Differentially Private Linear Regression with Linked Data

Elliot Paquette Co-Author
McGiIl University
 
Eric Kolaczyk Co-Author
McGill University
 
Shurong Lin Speaker
Boston University
 
Thursday, Aug 8: 11:00 AM - 11:25 AM
Invited Paper Session 
Oregon Convention Center 
There has been increasing demand for establishing privacy-preserving methodologies for modern statistics and machine learning. Differential privacy, a mathematical notion from computer science, is a rising tool offering robust privacy guarantees. Recent work focuses primarily on developing differentially private versions of individual statistical and machine learning tasks, with nontrivial upstream pre-processing typically not incorporated. An important example is when record linkage is done prior to downstream modeling. Record linkage refers to the statistical task of linking two or more data sets of the same group of entities without a unique identifier. This probabilistic procedure brings additional uncertainty to the subsequent task.
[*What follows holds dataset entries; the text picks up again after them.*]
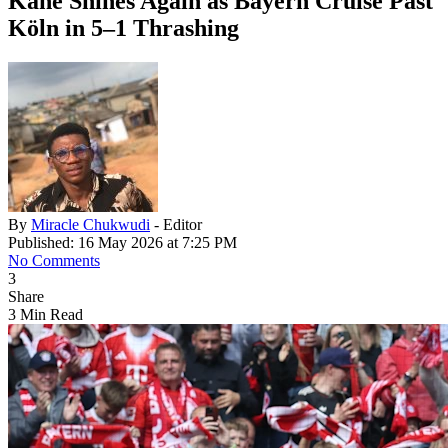
Kane Shines Again as Bayern Cruise Past
Köln in 5–1 Thrashing
By
Miracle Chukwudi
- Editor
Published: 16 May 2026 at 7:25 PM
No Comments
3
Share
3 Min Read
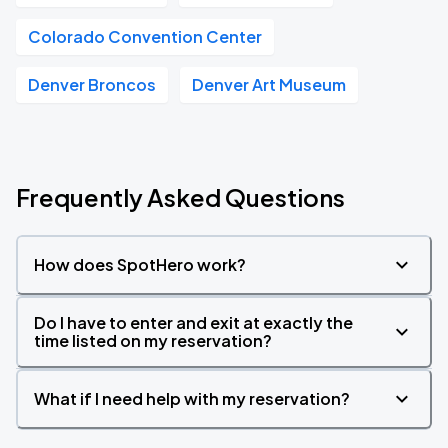
Colorado Convention Center
Denver Broncos
Denver Art Museum
Frequently Asked Questions
How does SpotHero work?
Do I have to enter and exit at exactly the
time listed on my reservation?
What if I need help with my reservation?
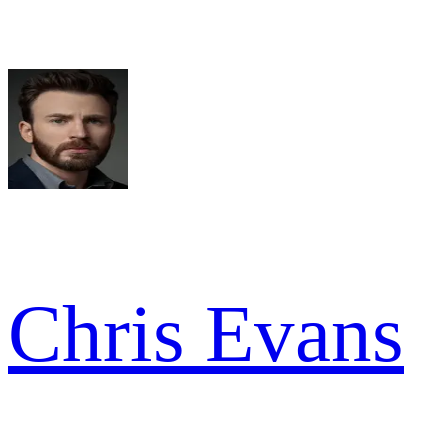
Chris Evans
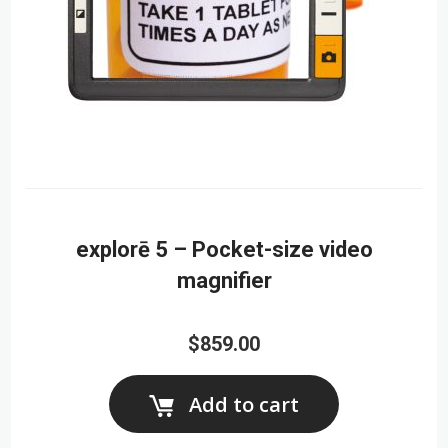
explorē 5 – Pocket-size video
magnifier
$859.00
Add to cart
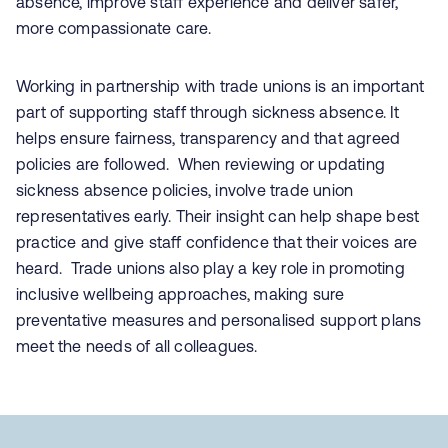
absence, improve staff experience and deliver safer,
more compassionate care.
Working in partnership with trade unions is an important
part of supporting staff through sickness absence. It
helps ensure fairness, transparency and that agreed
policies are followed. When reviewing or updating
sickness absence policies, involve trade union
representatives early. Their insight can help shape best
practice and give staff confidence that their voices are
heard. Trade unions also play a key role in promoting
inclusive wellbeing approaches, making sure
preventative measures and personalised support plans
meet the needs of all colleagues.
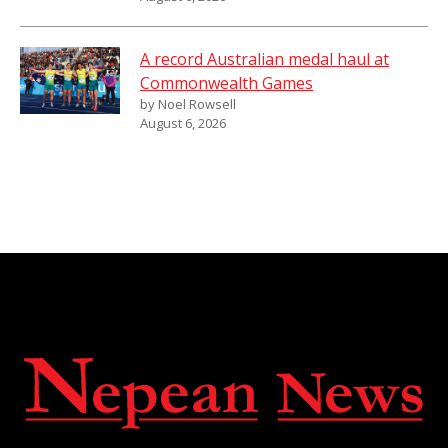
A record Australian medal haul at
Commonwealth Games
by Noel Rowsell
August 6, 2026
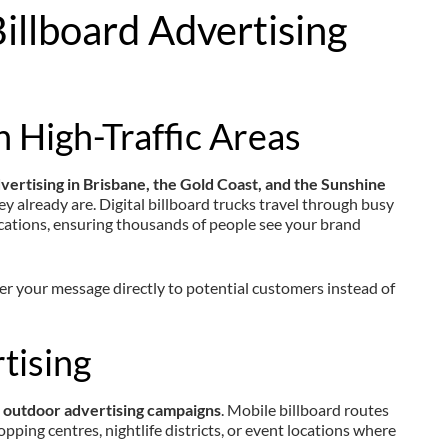
illboard Advertising
n High-Traffic Areas
dvertising in Brisbane, the Gold Coast, and the Sunshine
ey already are. Digital billboard trucks travel through busy
ocations, ensuring thousands of people see your brand
ver your message directly to potential customers instead of
tising
 outdoor advertising campaigns
. Mobile billboard routes
pping centres, nightlife districts, or event locations where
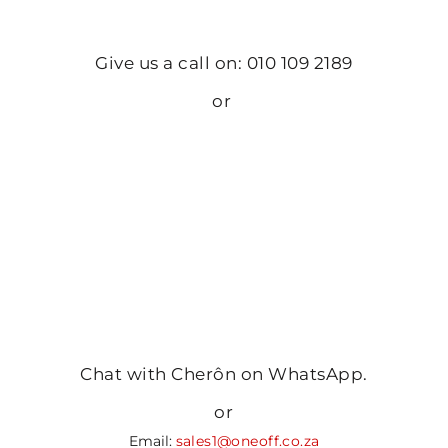
Give us a call on: 010 109 2189
or
Chat with Cherôn on WhatsApp.
or
Email:
sales1@oneoff.co.za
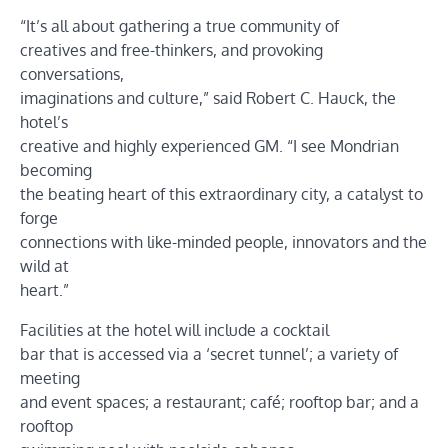
“It’s all about gathering a true community of
creatives and free-thinkers, and provoking
conversations,
imaginations and culture,” said Robert C. Hauck, the
hotel’s
creative and highly experienced GM. “I see Mondrian
becoming
the beating heart of this extraordinary city, a catalyst to
forge
connections with like-minded people, innovators and the
wild at
heart.”
Facilities at the hotel will include a cocktail
bar that is accessed via a ‘secret tunnel’; a variety of
meeting
and event spaces; a restaurant; café; rooftop bar; and a
rooftop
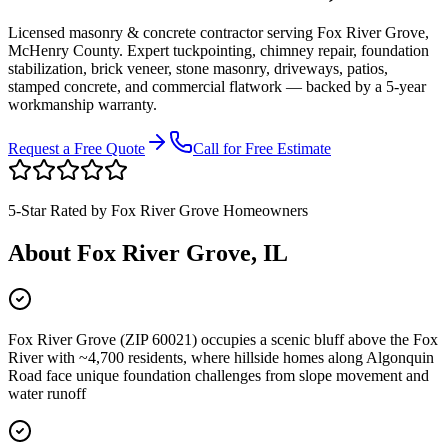
Licensed masonry & concrete contractor serving
Fox River Grove
,
McHenry County
. Expert tuckpointing, chimney repair, foundation
stabilization, brick veneer, stone masonry, driveways, patios,
stamped concrete, and commercial flatwork — backed by a 5-year
workmanship warranty.
Request a Free Quote
Call for Free Estimate
5-Star Rated by
Fox River Grove
Homeowners
About
Fox River Grove
, IL
Fox River Grove (ZIP 60021) occupies a scenic bluff above the Fox
River with ~4,700 residents, where hillside homes along Algonquin
Road face unique foundation challenges from slope movement and
water runoff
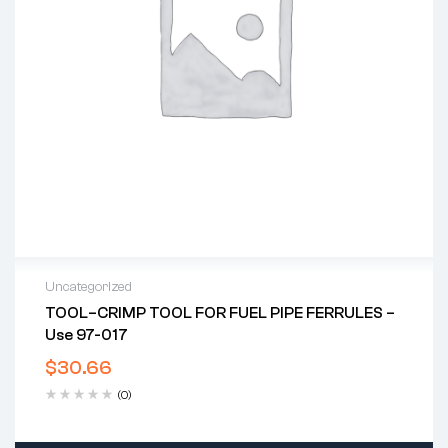
Uncategorized
TOOL–CRIMP TOOL FOR FUEL PIPE FERRULES –
Use 97-017
$
30.66
(0)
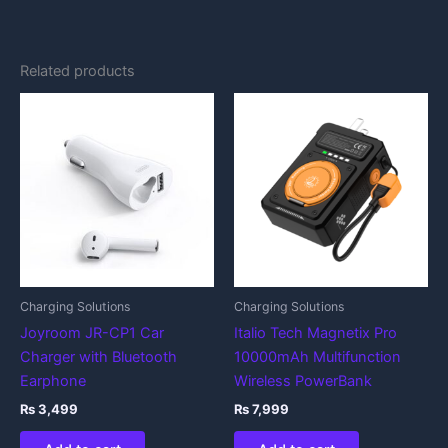
Related products
Charging Solutions
Charging Solutions
Joyroom JR-CP1 Car
Italio Tech Magnetix Pro
Charger with Bluetooth
10000mAh Multifunction
Earphone
Wireless PowerBank
₨
3,499
₨
7,999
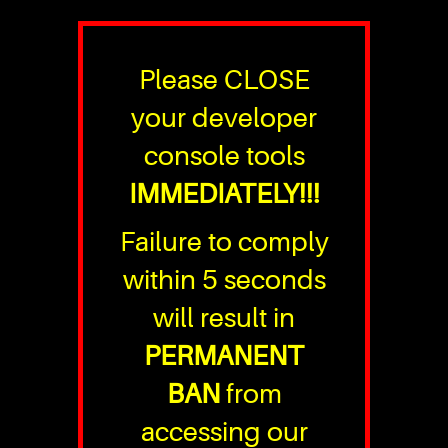
Please CLOSE
your developer
console tools
IMMEDIATELY!!!
Failure to comply
within 5 seconds
will result in
PERMANENT
BAN
from
accessing our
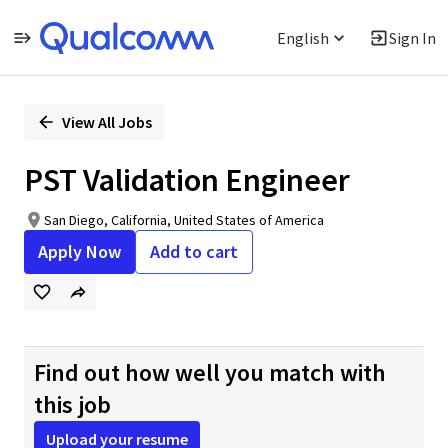
English
Sign In
Single
Position
View All Jobs
PST Validation Engineer
San Diego, California, United States of America
Apply Now
Add to cart
Find out how well you match with
this job
Upload your resume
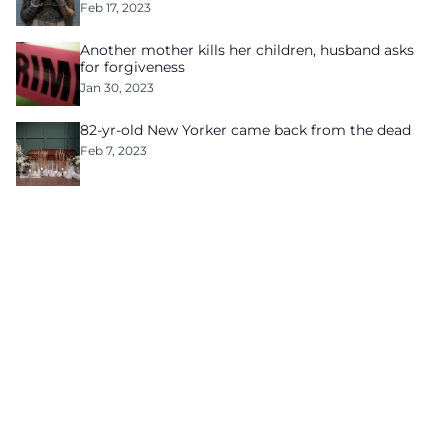
Feb 17, 2023
Another mother kills her children, husband asks
for forgiveness
Jan 30, 2023
82-yr-old New Yorker came back from the dead
Feb 7, 2023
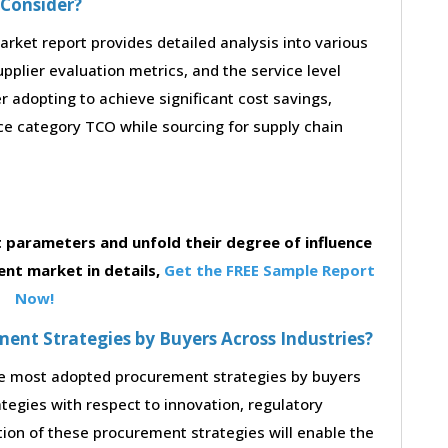
 Consider?
ket report provides detailed analysis into various
supplier evaluation metrics, and the service level
 adopting to achieve significant cost savings,
e category TCO while sourcing for supply chain
parameters and unfold their degree of influence
ent market in details,
Get the FREE Sample Report
Now!
nt Strategies by Buyers Across Industries?
the most adopted procurement strategies by buyers
ategies with respect to innovation, regulatory
tion of these procurement strategies will enable the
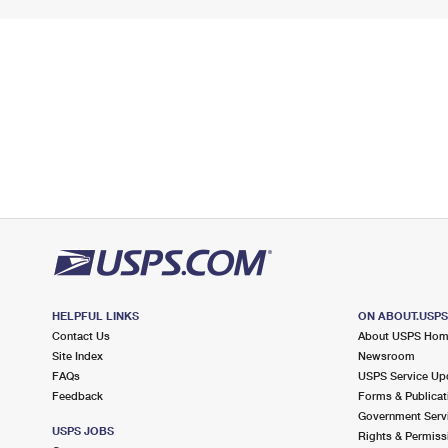
HELPFUL LINKS
ON ABOUT.USP
Contact Us
About USPS Ho
Site Index
Newsroom
FAQs
USPS Service Up
Feedback
Forms & Publicat
Government Serv
USPS JOBS
Rights & Permiss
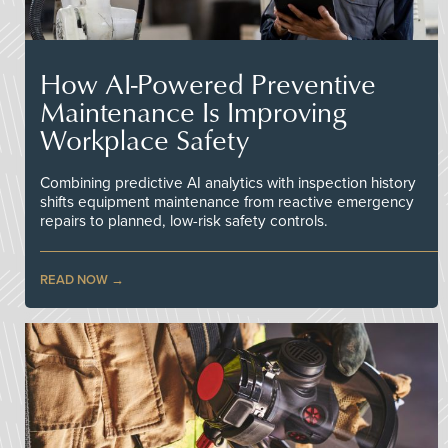
How AI-Powered Preventive
Maintenance Is Improving
Workplace Safety
Combining predictive AI analytics with inspection history
shifts equipment maintenance from reactive emergency
repairs to planned, low-risk safety controls.
READ NOW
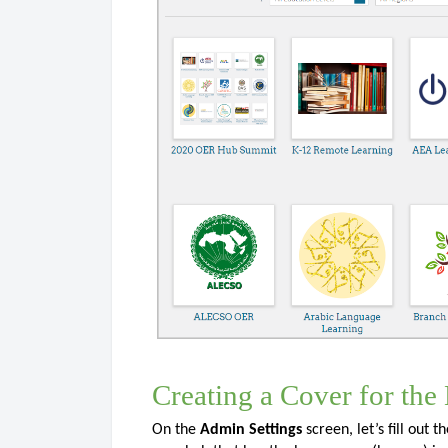
Creating a Cover for the
On the
Admin Settings
screen, let’s fill out t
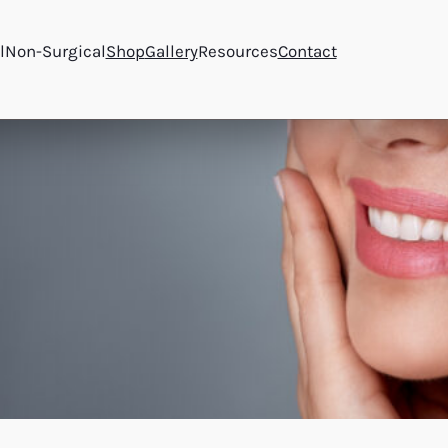
l
Non-Surgical
Shop
Gallery
Resources
Contact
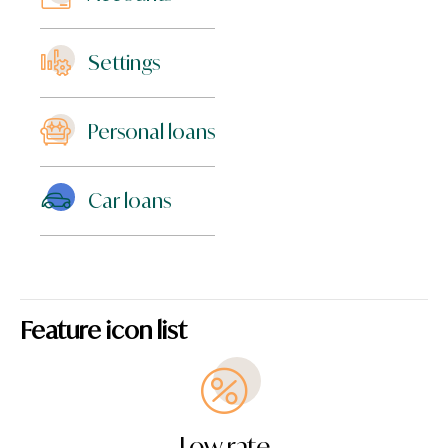
Settings
Personal loans
Car loans
Feature icon list
Low rate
In this talk, we present two differentially private algorithms for linear regression with linked data. In particular, we propose a noisy gradient method and a sufficient statistics perturbation approach for the estimation of regression coefficients. We investigate the privacy-accuracy tradeoff by providing finite-sample error bounds for the estimators. The variances of the estimators are also discussed.